• EXERCISE AIM: Once the line containing "Unuttunuz mu?" is found in the entries below, restate it and each following line word for word, stopping after the line containing "रही यात्रा व्यवस्था*".

- - - - - - -

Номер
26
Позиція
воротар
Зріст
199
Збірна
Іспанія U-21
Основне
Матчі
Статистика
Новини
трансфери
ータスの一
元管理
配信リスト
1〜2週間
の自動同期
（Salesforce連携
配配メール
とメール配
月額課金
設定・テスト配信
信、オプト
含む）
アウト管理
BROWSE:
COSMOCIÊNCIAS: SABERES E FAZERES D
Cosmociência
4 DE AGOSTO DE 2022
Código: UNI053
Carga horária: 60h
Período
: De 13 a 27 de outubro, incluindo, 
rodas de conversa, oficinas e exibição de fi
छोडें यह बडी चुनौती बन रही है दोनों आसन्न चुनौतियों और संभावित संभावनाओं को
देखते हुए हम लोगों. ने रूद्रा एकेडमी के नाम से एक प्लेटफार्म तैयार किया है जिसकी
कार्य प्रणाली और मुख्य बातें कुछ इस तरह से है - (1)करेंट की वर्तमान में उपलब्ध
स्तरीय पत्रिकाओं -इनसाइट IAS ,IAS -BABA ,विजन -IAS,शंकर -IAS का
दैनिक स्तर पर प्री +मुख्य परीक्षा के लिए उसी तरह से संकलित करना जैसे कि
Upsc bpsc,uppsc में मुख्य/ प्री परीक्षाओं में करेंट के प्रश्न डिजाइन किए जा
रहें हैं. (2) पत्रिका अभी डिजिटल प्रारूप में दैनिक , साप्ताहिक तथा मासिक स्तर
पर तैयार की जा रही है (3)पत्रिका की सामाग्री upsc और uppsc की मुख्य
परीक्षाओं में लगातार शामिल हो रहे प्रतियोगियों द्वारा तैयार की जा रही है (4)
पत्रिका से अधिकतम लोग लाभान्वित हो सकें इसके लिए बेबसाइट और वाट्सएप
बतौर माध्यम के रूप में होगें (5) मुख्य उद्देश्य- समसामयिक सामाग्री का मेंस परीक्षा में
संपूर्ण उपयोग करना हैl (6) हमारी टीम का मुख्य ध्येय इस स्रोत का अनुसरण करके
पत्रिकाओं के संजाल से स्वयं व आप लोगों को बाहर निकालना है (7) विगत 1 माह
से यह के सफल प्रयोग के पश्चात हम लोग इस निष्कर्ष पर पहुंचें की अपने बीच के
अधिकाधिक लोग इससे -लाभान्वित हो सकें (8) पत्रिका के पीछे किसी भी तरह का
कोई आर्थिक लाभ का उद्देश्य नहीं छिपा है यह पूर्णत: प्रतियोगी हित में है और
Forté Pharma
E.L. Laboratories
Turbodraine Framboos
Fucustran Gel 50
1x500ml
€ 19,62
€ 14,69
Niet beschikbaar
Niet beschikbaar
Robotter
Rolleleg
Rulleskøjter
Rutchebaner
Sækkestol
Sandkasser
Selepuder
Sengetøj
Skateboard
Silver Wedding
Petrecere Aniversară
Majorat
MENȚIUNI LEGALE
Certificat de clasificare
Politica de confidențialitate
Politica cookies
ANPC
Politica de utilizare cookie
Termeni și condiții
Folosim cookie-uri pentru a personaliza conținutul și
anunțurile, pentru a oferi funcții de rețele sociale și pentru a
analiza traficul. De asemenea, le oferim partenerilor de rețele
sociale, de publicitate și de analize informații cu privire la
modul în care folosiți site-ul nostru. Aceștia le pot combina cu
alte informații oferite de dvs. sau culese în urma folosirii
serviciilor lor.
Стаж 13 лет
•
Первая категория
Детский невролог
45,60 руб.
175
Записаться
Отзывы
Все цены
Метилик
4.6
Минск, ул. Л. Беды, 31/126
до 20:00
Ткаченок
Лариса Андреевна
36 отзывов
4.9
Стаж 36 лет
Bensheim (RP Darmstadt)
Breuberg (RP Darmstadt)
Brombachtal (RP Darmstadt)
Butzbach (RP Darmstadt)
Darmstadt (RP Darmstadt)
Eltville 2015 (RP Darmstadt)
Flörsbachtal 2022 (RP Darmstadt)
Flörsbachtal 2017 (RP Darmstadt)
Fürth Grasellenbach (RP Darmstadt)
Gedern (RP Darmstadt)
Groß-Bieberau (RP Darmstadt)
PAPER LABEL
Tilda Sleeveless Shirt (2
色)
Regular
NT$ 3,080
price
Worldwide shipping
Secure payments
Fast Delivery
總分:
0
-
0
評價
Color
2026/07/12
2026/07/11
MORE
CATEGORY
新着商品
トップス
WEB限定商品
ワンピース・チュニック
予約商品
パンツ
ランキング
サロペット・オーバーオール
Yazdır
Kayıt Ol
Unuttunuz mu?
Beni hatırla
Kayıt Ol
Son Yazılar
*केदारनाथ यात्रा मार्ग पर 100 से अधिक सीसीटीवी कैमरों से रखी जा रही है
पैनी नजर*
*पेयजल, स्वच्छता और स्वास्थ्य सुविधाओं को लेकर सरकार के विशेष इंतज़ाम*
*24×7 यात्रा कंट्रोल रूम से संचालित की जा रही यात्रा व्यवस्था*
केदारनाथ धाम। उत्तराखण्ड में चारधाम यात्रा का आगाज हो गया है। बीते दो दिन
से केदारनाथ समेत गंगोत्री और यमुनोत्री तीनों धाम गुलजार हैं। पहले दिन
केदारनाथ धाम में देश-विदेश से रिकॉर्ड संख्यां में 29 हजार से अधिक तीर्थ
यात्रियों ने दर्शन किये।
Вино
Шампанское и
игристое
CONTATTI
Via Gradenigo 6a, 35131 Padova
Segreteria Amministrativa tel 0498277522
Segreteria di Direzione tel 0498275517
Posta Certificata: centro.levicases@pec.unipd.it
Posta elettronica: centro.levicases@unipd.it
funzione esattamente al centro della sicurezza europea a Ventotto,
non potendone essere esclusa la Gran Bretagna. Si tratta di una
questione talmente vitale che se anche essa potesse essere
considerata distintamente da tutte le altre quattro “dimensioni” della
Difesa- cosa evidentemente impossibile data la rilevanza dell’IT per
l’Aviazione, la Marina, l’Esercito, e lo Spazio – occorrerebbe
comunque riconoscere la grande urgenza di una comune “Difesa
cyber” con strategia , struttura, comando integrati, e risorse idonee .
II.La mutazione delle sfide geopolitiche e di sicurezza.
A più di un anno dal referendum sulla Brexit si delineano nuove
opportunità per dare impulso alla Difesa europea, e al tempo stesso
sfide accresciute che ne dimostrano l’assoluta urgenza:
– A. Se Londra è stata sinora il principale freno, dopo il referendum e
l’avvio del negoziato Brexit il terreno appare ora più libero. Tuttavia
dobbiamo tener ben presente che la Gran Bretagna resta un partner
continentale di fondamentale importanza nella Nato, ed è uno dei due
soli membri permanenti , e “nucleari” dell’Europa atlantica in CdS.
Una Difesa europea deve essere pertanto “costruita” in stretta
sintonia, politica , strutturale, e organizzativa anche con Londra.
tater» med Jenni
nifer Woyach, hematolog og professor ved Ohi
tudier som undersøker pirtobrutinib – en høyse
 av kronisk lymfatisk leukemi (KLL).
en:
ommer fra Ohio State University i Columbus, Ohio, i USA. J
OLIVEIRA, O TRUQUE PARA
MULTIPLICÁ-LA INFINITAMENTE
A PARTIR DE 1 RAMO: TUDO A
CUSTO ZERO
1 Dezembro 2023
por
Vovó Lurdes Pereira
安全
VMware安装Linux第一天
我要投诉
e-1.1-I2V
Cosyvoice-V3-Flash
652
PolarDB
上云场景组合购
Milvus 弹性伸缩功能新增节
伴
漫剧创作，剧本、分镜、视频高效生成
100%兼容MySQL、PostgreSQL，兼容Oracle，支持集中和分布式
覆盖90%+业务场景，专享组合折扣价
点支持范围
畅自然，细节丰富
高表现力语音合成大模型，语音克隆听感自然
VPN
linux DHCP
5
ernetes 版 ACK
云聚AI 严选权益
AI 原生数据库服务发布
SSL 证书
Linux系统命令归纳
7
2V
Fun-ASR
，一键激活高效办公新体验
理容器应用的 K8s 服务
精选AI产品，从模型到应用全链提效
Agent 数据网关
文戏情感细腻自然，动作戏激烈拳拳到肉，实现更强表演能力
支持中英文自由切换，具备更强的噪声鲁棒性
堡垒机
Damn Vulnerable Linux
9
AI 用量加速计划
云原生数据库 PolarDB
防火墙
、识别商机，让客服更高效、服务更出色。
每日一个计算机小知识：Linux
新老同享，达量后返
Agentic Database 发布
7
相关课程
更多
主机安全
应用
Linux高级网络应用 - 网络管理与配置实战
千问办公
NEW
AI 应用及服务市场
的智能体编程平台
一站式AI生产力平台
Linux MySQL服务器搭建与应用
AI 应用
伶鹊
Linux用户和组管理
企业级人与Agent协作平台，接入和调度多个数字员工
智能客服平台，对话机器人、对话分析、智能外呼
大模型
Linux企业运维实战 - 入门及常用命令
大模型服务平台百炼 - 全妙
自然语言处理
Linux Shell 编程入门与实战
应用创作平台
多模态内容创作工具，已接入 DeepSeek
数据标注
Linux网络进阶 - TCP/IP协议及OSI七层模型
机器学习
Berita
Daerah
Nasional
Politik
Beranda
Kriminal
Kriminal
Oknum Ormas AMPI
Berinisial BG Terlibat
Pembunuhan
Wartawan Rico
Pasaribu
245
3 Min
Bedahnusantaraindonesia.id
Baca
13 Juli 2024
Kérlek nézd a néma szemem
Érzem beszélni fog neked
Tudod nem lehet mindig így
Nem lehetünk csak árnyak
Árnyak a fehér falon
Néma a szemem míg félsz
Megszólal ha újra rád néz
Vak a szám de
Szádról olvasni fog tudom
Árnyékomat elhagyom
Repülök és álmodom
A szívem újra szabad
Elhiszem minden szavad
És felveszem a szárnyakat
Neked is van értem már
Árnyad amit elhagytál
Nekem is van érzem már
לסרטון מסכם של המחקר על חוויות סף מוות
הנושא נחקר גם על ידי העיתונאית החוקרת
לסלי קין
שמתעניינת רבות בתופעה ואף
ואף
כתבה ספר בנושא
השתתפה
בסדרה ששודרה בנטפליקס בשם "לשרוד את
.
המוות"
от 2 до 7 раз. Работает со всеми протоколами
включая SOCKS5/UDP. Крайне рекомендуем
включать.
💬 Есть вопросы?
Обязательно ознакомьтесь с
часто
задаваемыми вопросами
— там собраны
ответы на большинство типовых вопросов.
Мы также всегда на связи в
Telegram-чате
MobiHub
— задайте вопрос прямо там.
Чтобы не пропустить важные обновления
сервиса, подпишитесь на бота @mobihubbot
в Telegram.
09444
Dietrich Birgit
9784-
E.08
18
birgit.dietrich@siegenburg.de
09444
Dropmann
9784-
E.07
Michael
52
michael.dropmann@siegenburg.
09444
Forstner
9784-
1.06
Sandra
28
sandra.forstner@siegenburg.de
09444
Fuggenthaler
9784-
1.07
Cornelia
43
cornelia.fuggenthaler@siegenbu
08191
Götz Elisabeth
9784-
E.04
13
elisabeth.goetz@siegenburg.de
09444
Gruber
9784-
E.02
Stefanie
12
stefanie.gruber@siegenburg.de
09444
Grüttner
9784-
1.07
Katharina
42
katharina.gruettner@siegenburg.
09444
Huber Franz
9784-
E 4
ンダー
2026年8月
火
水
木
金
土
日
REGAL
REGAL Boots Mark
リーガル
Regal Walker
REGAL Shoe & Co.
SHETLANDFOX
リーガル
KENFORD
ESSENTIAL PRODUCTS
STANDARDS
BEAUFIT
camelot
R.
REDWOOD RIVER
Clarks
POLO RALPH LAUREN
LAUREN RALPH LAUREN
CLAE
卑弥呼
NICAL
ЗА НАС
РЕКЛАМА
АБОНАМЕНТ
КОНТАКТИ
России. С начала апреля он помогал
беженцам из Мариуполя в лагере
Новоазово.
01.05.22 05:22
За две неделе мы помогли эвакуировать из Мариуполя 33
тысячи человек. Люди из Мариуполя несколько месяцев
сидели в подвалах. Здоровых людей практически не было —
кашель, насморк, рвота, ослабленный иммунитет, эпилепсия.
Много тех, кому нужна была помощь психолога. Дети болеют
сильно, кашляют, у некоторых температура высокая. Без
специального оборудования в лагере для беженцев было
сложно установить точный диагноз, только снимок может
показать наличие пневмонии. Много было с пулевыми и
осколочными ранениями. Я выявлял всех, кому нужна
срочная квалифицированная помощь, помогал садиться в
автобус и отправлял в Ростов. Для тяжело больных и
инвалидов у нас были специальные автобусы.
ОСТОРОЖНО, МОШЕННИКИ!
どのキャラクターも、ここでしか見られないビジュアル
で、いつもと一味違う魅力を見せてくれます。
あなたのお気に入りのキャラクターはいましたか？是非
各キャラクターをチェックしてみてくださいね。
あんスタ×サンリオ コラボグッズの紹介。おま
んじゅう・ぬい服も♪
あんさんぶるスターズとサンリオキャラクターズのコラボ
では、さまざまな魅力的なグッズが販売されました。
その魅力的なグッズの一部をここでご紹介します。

- - - - - - -

• SOLUTION FOR THIS EXERCISE:
Unuttunuz mu?
Beni hatırla
Kayıt Ol
Son Yazılar
*केदारनाथ यात्रा मार्ग पर 100 से अधिक सीसीटीवी कैमरों से रखी जा रही है
पैनी नजर*
*पेयजल, स्वच्छता और स्वास्थ्य सुविधाओं को लेकर सरकार के विशेष इंतज़ाम*
*24×7 यात्रा कंट्रोल रूम से संचालित की जा रही यात्रा व्यवस्था*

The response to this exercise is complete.